__EXERCISE OBJECTIVE__
Please restate the listing that follows without changing anything.

__INFORMATION PROVIDED__
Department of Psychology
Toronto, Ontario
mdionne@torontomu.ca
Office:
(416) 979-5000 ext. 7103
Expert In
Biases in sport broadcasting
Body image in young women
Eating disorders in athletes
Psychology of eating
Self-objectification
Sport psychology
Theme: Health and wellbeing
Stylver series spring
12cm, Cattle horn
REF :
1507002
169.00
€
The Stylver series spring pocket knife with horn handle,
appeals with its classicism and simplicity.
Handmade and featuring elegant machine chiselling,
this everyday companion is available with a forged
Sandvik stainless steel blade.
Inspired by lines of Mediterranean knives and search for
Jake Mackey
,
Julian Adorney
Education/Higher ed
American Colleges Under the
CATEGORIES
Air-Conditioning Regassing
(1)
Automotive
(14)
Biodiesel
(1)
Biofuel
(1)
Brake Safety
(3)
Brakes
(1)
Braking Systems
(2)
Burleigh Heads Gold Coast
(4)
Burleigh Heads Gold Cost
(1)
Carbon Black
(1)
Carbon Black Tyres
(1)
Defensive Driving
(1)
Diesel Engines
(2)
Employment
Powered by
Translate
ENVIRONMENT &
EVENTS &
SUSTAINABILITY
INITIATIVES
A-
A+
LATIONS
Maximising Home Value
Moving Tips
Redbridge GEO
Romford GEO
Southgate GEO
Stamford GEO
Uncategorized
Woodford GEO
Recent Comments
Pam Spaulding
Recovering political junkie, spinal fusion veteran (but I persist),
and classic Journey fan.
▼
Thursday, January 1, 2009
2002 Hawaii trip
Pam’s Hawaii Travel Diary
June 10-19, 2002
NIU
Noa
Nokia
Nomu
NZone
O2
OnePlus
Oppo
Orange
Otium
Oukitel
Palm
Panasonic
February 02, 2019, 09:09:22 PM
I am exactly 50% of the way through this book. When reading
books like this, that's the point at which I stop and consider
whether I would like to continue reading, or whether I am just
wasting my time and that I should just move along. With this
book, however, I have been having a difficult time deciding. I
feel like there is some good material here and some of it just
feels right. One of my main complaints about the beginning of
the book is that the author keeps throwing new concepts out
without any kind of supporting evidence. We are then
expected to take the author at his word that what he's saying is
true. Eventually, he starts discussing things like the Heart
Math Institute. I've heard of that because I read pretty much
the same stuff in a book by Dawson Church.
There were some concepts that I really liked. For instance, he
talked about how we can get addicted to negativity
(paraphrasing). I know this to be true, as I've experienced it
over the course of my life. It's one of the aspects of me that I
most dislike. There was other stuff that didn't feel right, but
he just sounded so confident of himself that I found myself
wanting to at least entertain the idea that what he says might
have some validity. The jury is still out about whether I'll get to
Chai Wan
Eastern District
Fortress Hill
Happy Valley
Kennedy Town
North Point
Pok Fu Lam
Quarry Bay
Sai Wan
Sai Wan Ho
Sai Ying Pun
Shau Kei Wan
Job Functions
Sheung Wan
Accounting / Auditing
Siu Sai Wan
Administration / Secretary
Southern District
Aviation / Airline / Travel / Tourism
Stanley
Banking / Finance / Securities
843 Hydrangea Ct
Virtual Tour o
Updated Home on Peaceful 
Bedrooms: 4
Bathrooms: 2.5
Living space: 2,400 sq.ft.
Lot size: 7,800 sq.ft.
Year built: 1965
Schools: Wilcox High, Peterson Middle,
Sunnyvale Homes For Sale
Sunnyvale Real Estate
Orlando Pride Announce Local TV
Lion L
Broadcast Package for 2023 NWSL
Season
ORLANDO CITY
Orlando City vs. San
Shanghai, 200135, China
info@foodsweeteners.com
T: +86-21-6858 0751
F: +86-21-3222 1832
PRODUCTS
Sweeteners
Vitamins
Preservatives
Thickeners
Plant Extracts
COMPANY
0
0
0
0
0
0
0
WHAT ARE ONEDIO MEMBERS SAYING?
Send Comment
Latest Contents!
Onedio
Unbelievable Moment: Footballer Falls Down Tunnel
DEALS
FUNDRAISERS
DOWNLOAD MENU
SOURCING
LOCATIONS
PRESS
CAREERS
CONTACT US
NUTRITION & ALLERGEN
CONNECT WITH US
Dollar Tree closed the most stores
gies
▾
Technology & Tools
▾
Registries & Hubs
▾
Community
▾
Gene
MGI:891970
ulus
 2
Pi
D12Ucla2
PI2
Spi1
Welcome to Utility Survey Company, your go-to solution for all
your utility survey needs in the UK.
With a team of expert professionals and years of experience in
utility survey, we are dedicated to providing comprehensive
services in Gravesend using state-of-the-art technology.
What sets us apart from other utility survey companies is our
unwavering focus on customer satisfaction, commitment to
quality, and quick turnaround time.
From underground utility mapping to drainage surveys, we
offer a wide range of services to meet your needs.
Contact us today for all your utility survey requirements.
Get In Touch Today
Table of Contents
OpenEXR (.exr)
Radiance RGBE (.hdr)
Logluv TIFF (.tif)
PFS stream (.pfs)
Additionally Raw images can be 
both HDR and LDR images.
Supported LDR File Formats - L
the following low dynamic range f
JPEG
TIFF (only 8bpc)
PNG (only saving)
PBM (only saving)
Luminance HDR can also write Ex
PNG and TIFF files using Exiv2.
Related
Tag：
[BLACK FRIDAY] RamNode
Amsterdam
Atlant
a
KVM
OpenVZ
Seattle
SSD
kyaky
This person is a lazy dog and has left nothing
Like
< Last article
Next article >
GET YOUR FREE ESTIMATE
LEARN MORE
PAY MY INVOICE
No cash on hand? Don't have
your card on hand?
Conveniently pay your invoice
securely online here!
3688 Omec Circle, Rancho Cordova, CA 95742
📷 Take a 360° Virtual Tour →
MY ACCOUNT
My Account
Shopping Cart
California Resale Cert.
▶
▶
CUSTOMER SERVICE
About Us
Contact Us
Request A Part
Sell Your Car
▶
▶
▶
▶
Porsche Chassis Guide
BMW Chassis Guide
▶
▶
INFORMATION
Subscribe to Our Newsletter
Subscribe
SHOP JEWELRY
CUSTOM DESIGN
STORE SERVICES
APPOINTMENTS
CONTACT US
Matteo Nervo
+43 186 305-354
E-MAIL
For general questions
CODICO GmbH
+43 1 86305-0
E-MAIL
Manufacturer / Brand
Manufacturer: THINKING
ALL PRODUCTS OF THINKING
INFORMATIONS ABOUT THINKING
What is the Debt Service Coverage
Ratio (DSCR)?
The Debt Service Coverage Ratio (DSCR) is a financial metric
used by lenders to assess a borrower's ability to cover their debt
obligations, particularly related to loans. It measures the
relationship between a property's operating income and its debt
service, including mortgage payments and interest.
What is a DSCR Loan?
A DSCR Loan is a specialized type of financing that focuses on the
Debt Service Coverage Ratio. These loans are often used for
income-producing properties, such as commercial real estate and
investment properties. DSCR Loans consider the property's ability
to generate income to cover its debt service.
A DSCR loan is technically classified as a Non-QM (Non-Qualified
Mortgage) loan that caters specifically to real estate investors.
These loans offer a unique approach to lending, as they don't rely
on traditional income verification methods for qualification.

__TASK ANSWER__
Department of Psychology
Toronto, Ontario
mdionne@torontomu.ca
Office:
(416) 979-5000 ext. 7103
Expert In
Biases in sport broadcasting
Body image in young women
Eating disorders in athletes
Psychology of eating
Self-objectification
Sport psychology
Theme: Health and wellbeing
Stylver series spring
12cm, Cattle horn
REF :
1507002
169.00
€
The Stylver series spring pocket knife with horn handle,
appeals with its classicism and simplicity.
Handmade and featuring elegant machine chiselling,
this everyday companion is available with a forged
Sandvik stainless steel blade.
Inspired by lines of Mediterranean knives and search for
Jake Mackey
,
Julian Adorney
Education/Higher ed
American Colleges Under the
CATEGORIES
Air-Conditioning Regassing
(1)
Automotive
(14)
Biodiesel
(1)
Biofuel
(1)
Brake Safety
(3)
Brakes
(1)
Braking Systems
(2)
Burleigh Heads Gold Coast
(4)
Burleigh Heads Gold Cost
(1)
Carbon Black
(1)
Carbon Black Tyres
(1)
Defensive Driving
(1)
Diesel Engines
(2)
Employment
Powered by
Translate
ENVIRONMENT &
EVENTS &
SUSTAINABILITY
INITIATIVES
A-
A+
LATIONS
Maximising Home Value
Moving Tips
Redbridge GEO
Romford GEO
Southgate GEO
Stamford GEO
Uncategorized
Woodford GEO
Recent Comments
Pam Spaulding
Recovering political junkie, spinal fusion veteran (but I persist),
and classic Journey fan.
▼
Thursday, January 1, 2009
2002 Hawaii trip
Pam’s Hawaii Travel Diary
June 10-19, 2002
NIU
Noa
Nokia
Nomu
NZone
O2
OnePlus
Oppo
Orange
Otium
Oukitel
Palm
Panasonic
February 02, 2019, 09:09:22 PM
I am exactly 50% of the way through this book. When reading
books like this, that's the point at which I stop and consider
whether I would like to continue reading, or whether I am just
wasting my time and that I should just move along. With this
book, however, I have been having a difficult time deciding. I
feel like there is some good material here and some of it just
feels right. One of my main complaints about the beginning of
the book is that the author keeps throwing new concepts out
without any kind of supporting evidence. We are then
expected to take the author at his word that what he's saying is
true. Eventually, he starts discussing things like the Heart
Math Institute. I've heard of that because I read pretty much
the same stuff in a book by Dawson Church.
There were some concepts that I really liked. For instance, he
talked about how we can get addicted to negativity
(paraphrasing). I know this to be true, as I've experienced it
over the course of my life. It's one of the aspects of me that I
most dislike. There was other stuff that didn't feel right, but
he just sounded so confident of himself that I found myself
wanting to at least entertain the idea that what he says might
have some validity. The jury is still out about whether I'll get to
Chai Wan
Eastern District
Fortress Hill
Happy Valley
Kennedy Town
North Point
Pok Fu Lam
Quarry Bay
Sai Wan
Sai Wan Ho
Sai Ying Pun
Shau Kei Wan
Job Functions
Sheung Wan
Accounting / Auditing
Siu Sai Wan
Administration / Secretary
Southern District
Aviation / Airline / Travel / Tourism
Stanley
Banking / Finance / Securities
843 Hydrangea Ct
Virtual Tour o
Updated Home on Peaceful 
Bedrooms: 4
Bathrooms: 2.5
Living space: 2,400 sq.ft.
Lot size: 7,800 sq.ft.
Year built: 1965
Schools: Wilcox High, Peterson Middle,
Sunnyvale Homes For Sale
Sunnyvale Real Estate
Orlando Pride Announce Local TV
Lion L
Broadcast Package for 2023 NWSL
Season
ORLANDO CITY
Orlando City vs. San
Shanghai, 200135, China
info@foodsweeteners.com
T: +86-21-6858 0751
F: +86-21-3222 1832
PRODUCTS
Sweeteners
Vitamins
Preservatives
Thickeners
Plant Extracts
COMPANY
0
0
0
0
0
0
0
WHAT ARE ONEDIO MEMBERS SAYING?
Send Comment
Latest Contents!
Onedio
Unbelievable Moment: Footballer Falls Down Tunnel
DEALS
FUNDRAISERS
DOWNLOAD MENU
SOURCING
LOCATIONS
PRESS
CAREERS
CONTACT US
NUTRITION & ALLERGEN
CONNECT WITH US
Dollar Tree closed the most stores
gies
▾
Technology & Tools
▾
Registries & Hubs
▾
Community
▾
Gene
MGI:891970
ulus
 2
Pi
D12Ucla2
PI2
Spi1
Welcome to Utility Survey Company, your go-to solution for all
your utility survey needs in the UK.
With a team of expert professionals and years of experience in
utility survey, we are dedicated to providing comprehensive
services in Gravesend using state-of-the-art technology.
What sets us apart from other utility survey companies is our
unwavering focus on customer satisfaction, commitment to
quality, and quick turnaround time.
From underground utility mapping to drainage surveys, we
offer a wide range of services to meet your needs.
Contact us today for all your utility survey requirements.
Get In Touch Today
Table of Contents
OpenEXR (.exr)
Radiance RGBE (.hdr)
Logluv TIFF (.tif)
PFS stream (.pfs)
Additionally Raw images can be 
both HDR and LDR images.
Supported LDR File Formats - L
the following low dynamic range f
JPEG
TIFF (only 8bpc)
PNG (only saving)
PBM (only saving)
Luminance HDR can also write Ex
PNG and TIFF files using Exiv2.
Related
Tag：
[BLACK FRIDAY] RamNode
Amsterdam
Atlant
a
KVM
OpenVZ
Seattle
SSD
kyaky
This person is a lazy dog and has left nothing
Like
< Last article
Next article >
GET YOUR FREE ESTIMATE
LEARN MORE
PAY MY INVOICE
No cash on hand? Don't have
your card on hand?
Conveniently pay your invoice
securely online here!
3688 Omec Circle, Rancho Cordova, CA 95742
📷 Take a 360° Virtual Tour →
MY ACCOUNT
My Account
Shopping Cart
California Resale Cert.
▶
▶
CUSTOMER SERVICE
About Us
Contact Us
Request A Part
Sell Your Car
▶
▶
▶
▶
Porsche Chassis Guide
BMW Chassis Guide
▶
▶
INFORMATION
Subscribe to Our Newsletter
Subscribe
SHOP JEWELRY
CUSTOM DESIGN
STORE SERVICES
APPOINTMENTS
CONTACT US
Matteo Nervo
+43 186 305-354
E-MAIL
For general questions
CODICO GmbH
+43 1 86305-0
E-MAIL
Manufacturer / Brand
Manufacturer: THINKING
ALL PRODUCTS OF THINKING
INFORMATIONS ABOUT THINKING
What is the Debt Service Coverage
Ratio (DSCR)?
The Debt Service Coverage Ratio (DSCR) is a financial metric
used by lenders to assess a borrower's ability to cover their debt
obligations, particularly related to loans. It measures the
relationship between a property's operating income and its debt
service, including mortgage payments and interest.
What is a DSCR Loan?
A DSCR Loan is a specialized type of financing that focuses on the
Debt Service Coverage Ratio. These loans are often used for
income-producing properties, such as commercial real estate and
investment properties. DSCR Loans consider the property's ability
to generate income to cover its debt service.
A DSCR loan is technically classified as a Non-QM (Non-Qualified
Mortgage) loan that caters specifically to real estate investors.
These loans offer a unique approach to lending, as they don't rely
on traditional income verification methods for qualification.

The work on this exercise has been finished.